愛してるじゃ足りない「ダメだ。オマエはもうアジトに来るな」
あの夜を二人で生き抜き、全員無事に戻ってきた。直後は魂の復元などバタついていたが、それも落ち着き日常を取り戻してきた頃、KKから面と向かって投げかけられた拒絶の言葉。一瞬理解が出来ずに、時が止まったのかと錯覚した程だった。
「…はぁ?!なんでだよ!!」
今このアジトに居るのは後凛子さんとエドさんだけで、僕の大声で二人の肩を跳ね上げさせてしまった。
「何でもだ。いいな」
「ちょっ、KKぇ!!!」
引き留めようとする手をすり抜け彼はアジトから出ていってしまう。取り残された僕は、空を切った手を下ろすことも出来ずに閉められた扉を見つめるしか無かった。
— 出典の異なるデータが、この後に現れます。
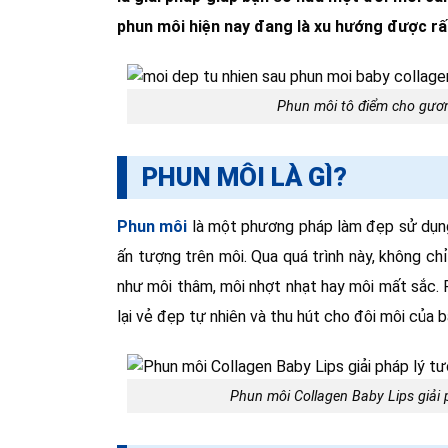
phun môi hiện nay đang là xu hướng được rấ
Phun môi tô điểm cho gươn
PHUN MÔI LÀ GÌ?
Phun môi
là một phương pháp làm đẹp sử dụng 
ấn tượng trên môi. Qua quá trình này, không ch
như môi thâm, môi nhợt nhạt hay môi mất sắc. 
lại vẻ đẹp tự nhiên và thu hút cho đôi môi của b
Phun môi Collagen Baby Lips giải 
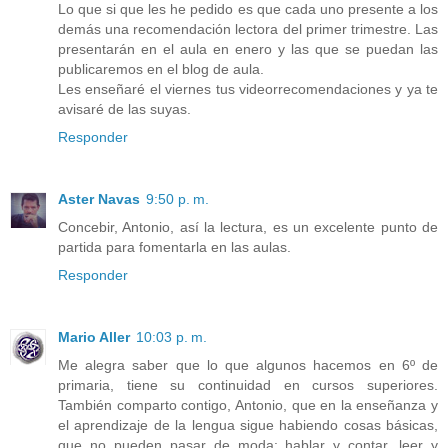
Lo que si que les he pedido es que cada uno presente a los
demás una recomendación lectora del primer trimestre. Las
presentarán en el aula en enero y las que se puedan las
publicaremos en el blog de aula.
Les enseñaré el viernes tus videorrecomendaciones y ya te
avisaré de las suyas.
Responder
Aster Navas
9:50 p. m.
Concebir, Antonio, así la lectura, es un excelente punto de
partida para fomentarla en las aulas.
Responder
Mario Aller
10:03 p. m.
Me alegra saber que lo que algunos hacemos en 6º de
primaria, tiene su continuidad en cursos superiores.
También comparto contigo, Antonio, que en la enseñanza y
el aprendizaje de la lengua sigue habiendo cosas básicas,
que no pueden pasar de moda: hablar y contar, leer y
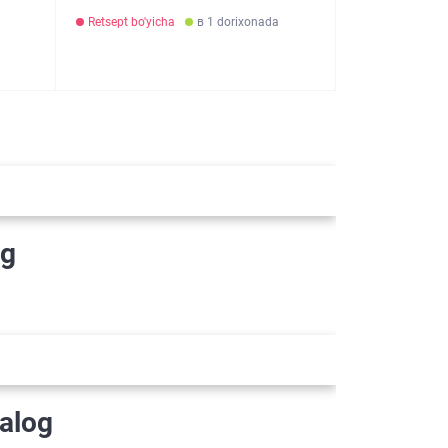
Retsept bo'yicha
в 1 dorixonada
og
alog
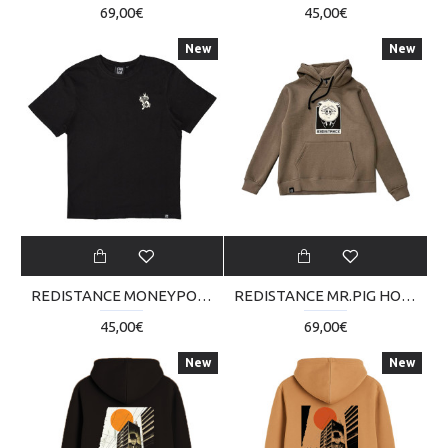
69,00€
45,00€
New
New
REDISTANCE MONEYPOLY TEE RDU124TB09-2020
REDISTANCE MR.PIG HOODIE RDU224TM03-5050
45,00€
69,00€
New
New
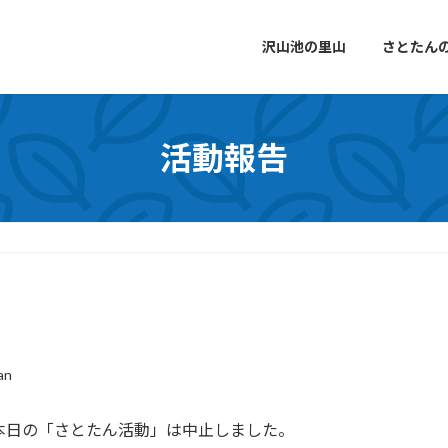
沢山池の里山
さとたん
活動報告
an
本日の「さとたん活動」は中止しました。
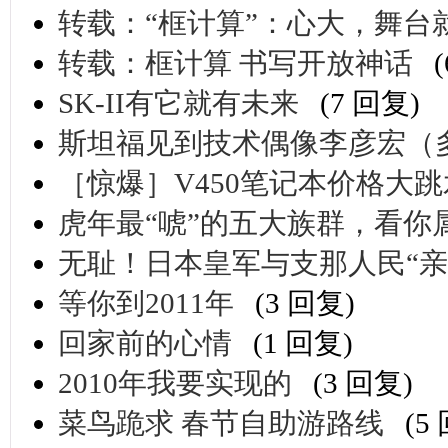
转载：“框计算”：心大，舞台
转载：框计算 书写开放神话
SK-II有它就有未来
(7 回复)
斯坦福见到技术偶像李彦宏（
［惊爆］V450笔记本价格大
虎年最“唬”的五大族群，看你
无耻！日本皇军与支那人民“亲
等你到2011年
(3 回复)
回家前的心情
(1 回复)
2010年我要实现的
(3 回复)
菜鸟跪求 春节自助游路线
(5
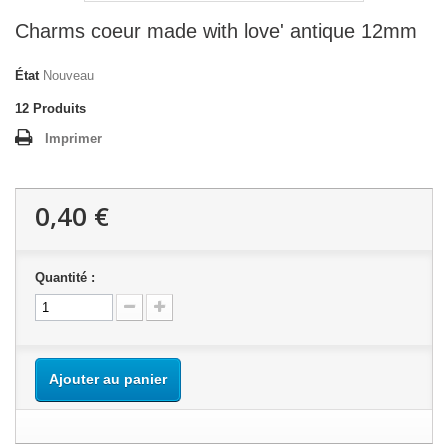
Charms coeur made with love' antique 12mm
État
Nouveau
12
Produits
Imprimer
0,40 €
Quantité :
Ajouter au panier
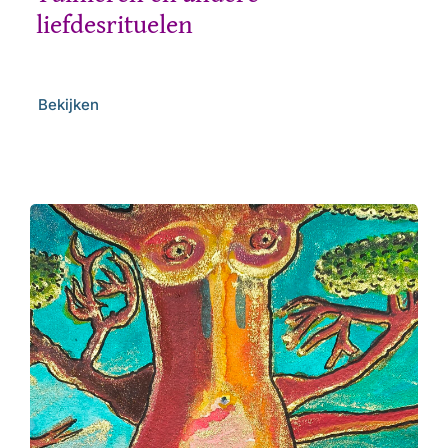
liefdesrituelen
Bekijken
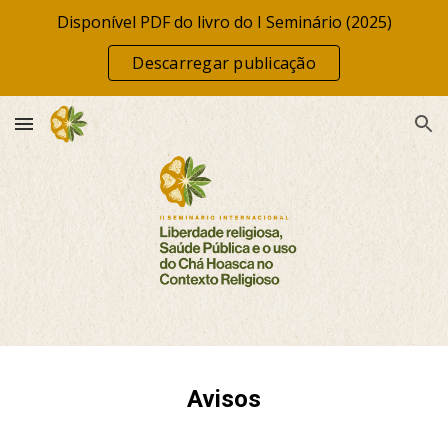
Disponível PDF do livro do I Seminário (2025)
Skip to main content
Skip to navigation
Descarregar publicação
Avisos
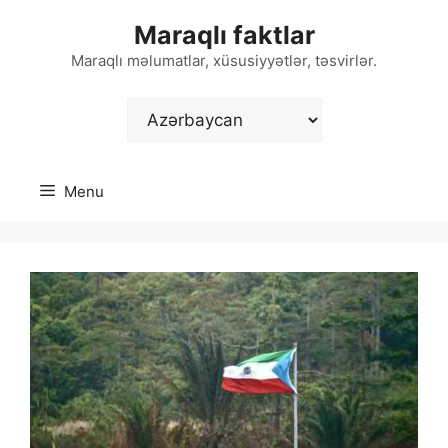
Skip
Maraqlı faktlar
to
content
Maraqlı məlumatlar, xüsusiyyətlər, təsvirlər.
Choose
a
language
Menu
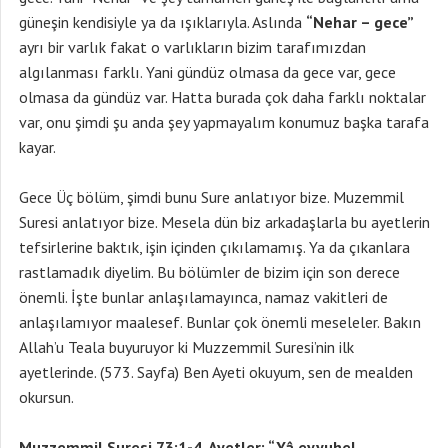
güneşin kendisiyle ya da ışıklarıyla. Aslında
“Nehar – gece”
ayrı bir varlık fakat o varlıkların bizim tarafımızdan
algılanması farklı. Yani gündüz olmasa da gece var, gece
olmasa da gündüz var. Hatta burada çok daha farklı noktalar
var, onu şimdi şu anda şey yapmayalım konumuz başka tarafa
kayar.
Gece Üç bölüm, şimdi bunu Sure anlatıyor bize. Muzemmil
Suresi anlatıyor bize. Mesela dün biz arkadaşlarla bu ayetlerin
tefsirlerine baktık, işin içinden çıkılamamış. Ya da çıkanlara
rastlamadık diyelim. Bu bölümler de bizim için son derece
önemli. İşte bunlar anlaşılamayınca, namaz vakitleri de
anlaşılamıyor maalesef. Bunlar çok önemli meseleler. Bakın
Allah’u Teala buyuruyor ki Muzzemmil Suresi’nin ilk
ayetlerinde. (573. Sayfa) Ben Ayeti okuyum, sen de mealden
okursun.
Muzzemmil Suresi 73:1-4. Ayetler; “Yâ eyyuhel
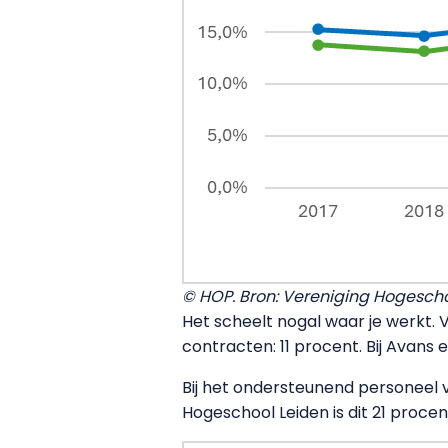
© HOP. Bron: Vereniging Hogesch
Het scheelt nogal waar je werkt. 
contracten: 11 procent. Bij Avans
Bij het ondersteunend personeel va
Hogeschool Leiden is dit 21 procen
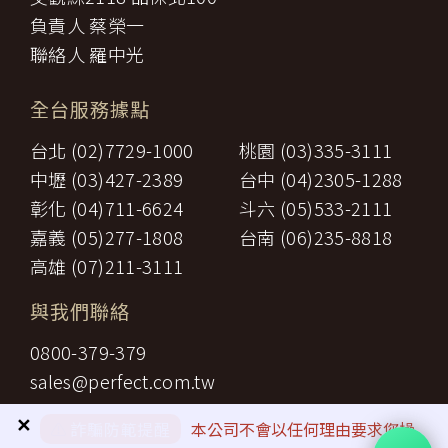
負責人 蔡榮一
聯絡人 羅中光
全台服務據點
台北 (02)7729-1000
桃園 (03)335-3111
中壢 (03)427-2389
台中 (04)2305-1288
彰化 (04)711-6624
斗六 (05)533-2111
嘉義 (05)277-1808
台南 (06)235-8818
高雄 (07)211-3111
與我們聯絡
0800-379-379
sales@perfect.com.tw
✕
⚠️
詐騙防範提醒
本公司不會以任何理由要求您操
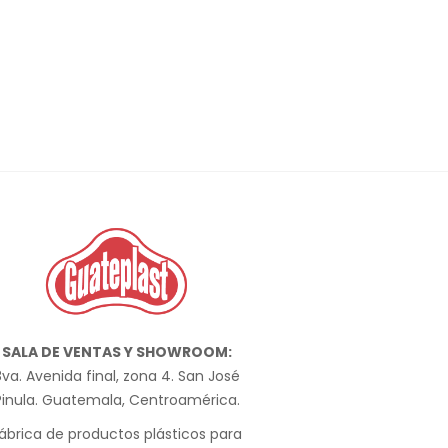
SALA DE VENTAS Y SHOWROOM:
va. Avenida final, zona 4. San José
Pinula. Guatemala, Centroamérica.
ábrica de productos plásticos para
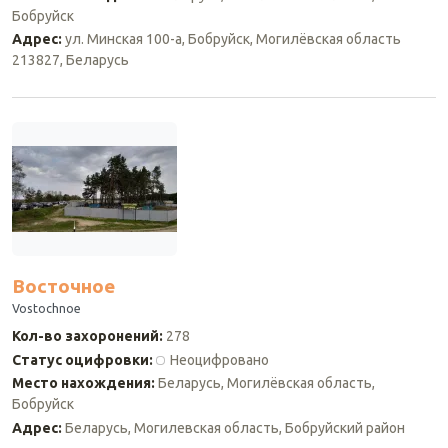
Бобруйск
Адрес
:
ул. Минская 100-а, Бобруйск, Могилёвская область
213827, Беларусь
Восточное
Vostochnoe
Кол-во захоронений
:
278
Статус оцифровки
:
Неоцифровано
Место нахождения
:
Беларусь, Могилёвская область,
Бобруйск
Адрес
:
Беларусь, Могилевская область, Бобруйский район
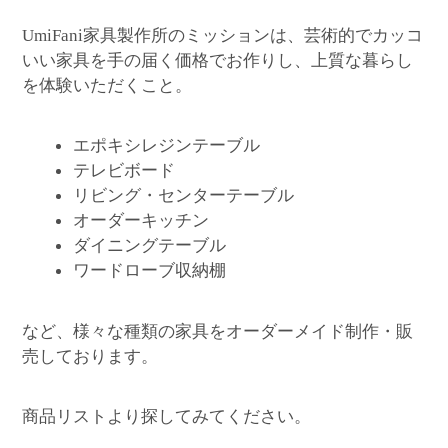
家具製作所のミッションは、芸術的でカッコ
UmiFani
いい家具を手の届く価格でお作りし、上質な暮らし
を体験いただくこと。
エポキシレジンテーブル
テレビボード
リビング・センターテーブル
オーダーキッチン
ダイニングテーブル
ワードローブ収納棚
など、様々な種類の家具をオーダーメイド制作・販
売しております。
商品リストより探してみてください。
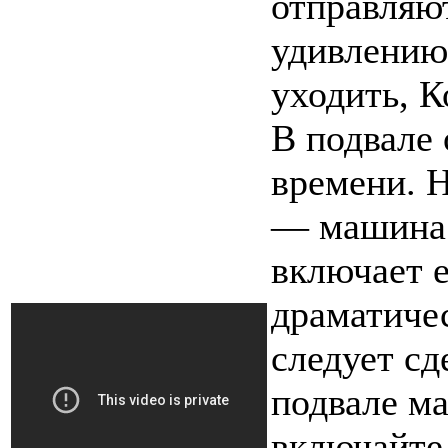
отправляют
удивлению,
уходить, К
В подвале
времени. Н
— машина 
включает е
драматиче
следует сд
подвале м
включайте 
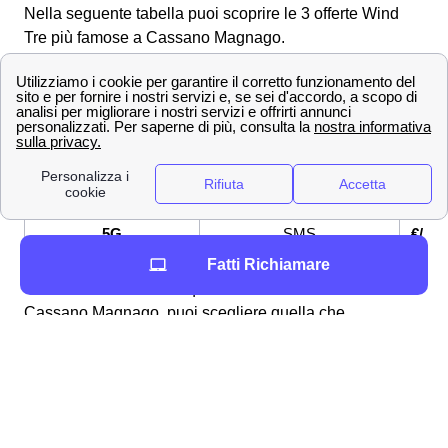
Nella seguente tabella puoi scoprire le 3 offerte Wind
Tre più famose a Cassano Magnago.
OFFERTE Wind Tre
Servizi
Prez
Cassano Magnago
Fibra fino a 2,5 Gbps,
26,9
Super Fibra
Modem WiFi 6 incluso
€/me
WindTre Di Più Lite
50 GB, Minuti illimitati, 200
12,9
5G
SMS
€/me
Fatti Richiamare
Ora che hai analizzato queste tre offerte Wind a
Cassano Magnago, puoi scegliere quella che
maggiormente fa per te ed attivarla con l'aiuto di un
operatore Papernest che si occupi di tutta la burocrazia
per te in maniera gratuita. Se non hai trovato l'offerta che
stai cercando per attivare le tue connessioni internet a
Cassano Magnago, puoi scoprire tutte le altre
offerte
実際には数秒だろうが、体感何十分も経った頃に後ろから凛子さんの溜め息が聞こえてくる。
「あのバカ、言葉が足りなさすぎるのよ」
物凄く呆れた、とでも言わんばかりの声だ
カチッ『現状を鑑みるに、事情を知っている伊月兄妹の協力は欲しいところだ。よって、二人を失うのは非常に非効率。それはKKも理解しているはずだと言うのにあの発言は理解できない』
「それもあるけど、そういうことじゃないのよエド」
二人の会話を聞き流しながら、一度ひとつになった魂から伝わってくる彼の気持ちに集中する。殆どが恐怖、恐れだ。何故?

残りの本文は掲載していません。